• Data extract
┌────────
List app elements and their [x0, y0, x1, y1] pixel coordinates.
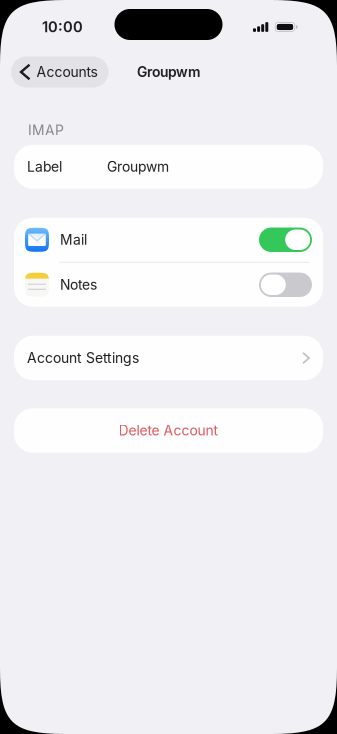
staticText: Delete Account: [118, 422, 218, 439]
staticText: Accounts: [36, 64, 98, 80]
staticText: 10:00: [42, 18, 83, 36]
staticText: Groupwm: [137, 64, 200, 80]
staticText: Groupwm: [107, 158, 169, 175]
staticText: Notes: [60, 276, 97, 293]
staticText: Account Settings: [27, 350, 139, 366]
button[interactable]: Delete Account: [14, 408, 323, 453]
staticText: IMAP: [28, 122, 64, 139]
button[interactable]: Accounts: [11, 56, 108, 88]
staticText: Label: [27, 158, 62, 175]
button[interactable]: Account Settings: [14, 336, 323, 380]
staticText: Mail: [60, 231, 87, 248]
button[interactable]: Notes: [14, 263, 323, 307]
button[interactable]: Mail: [14, 218, 323, 262]
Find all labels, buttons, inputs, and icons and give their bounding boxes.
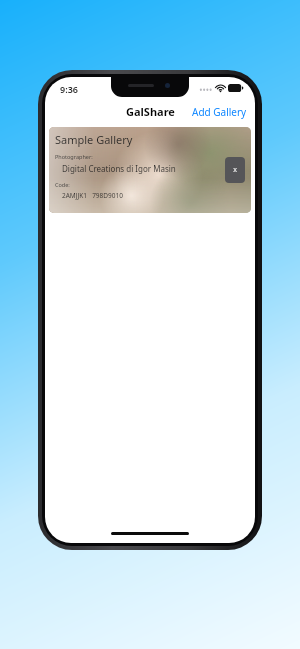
└────────
• Task goal
Could you set down the data exactly as given, minus its pictures?

• Completed exercise
List app elements and their [x0, y0, x1, y1] pixel coordinates.
staticText: Delete Account: [118, 422, 218, 439]
staticText: Accounts: [36, 64, 98, 80]
staticText: 10:00: [42, 18, 83, 36]
staticText: Groupwm: [137, 64, 200, 80]
staticText: Groupwm: [107, 158, 169, 175]
staticText: Notes: [60, 276, 97, 293]
staticText: Account Settings: [27, 350, 139, 366]
button[interactable]: Delete Account: [14, 408, 323, 453]
staticText: IMAP: [28, 122, 64, 139]
button[interactable]: Accounts: [11, 56, 108, 88]
staticText: Label: [27, 158, 62, 175]
button[interactable]: Account Settings: [14, 336, 323, 380]
staticText: Mail: [60, 231, 87, 248]
button[interactable]: Notes: [14, 263, 323, 307]
button[interactable]: Mail: [14, 218, 323, 262]
Find all labels, buttons, inputs, and icons and give their bounding boxes.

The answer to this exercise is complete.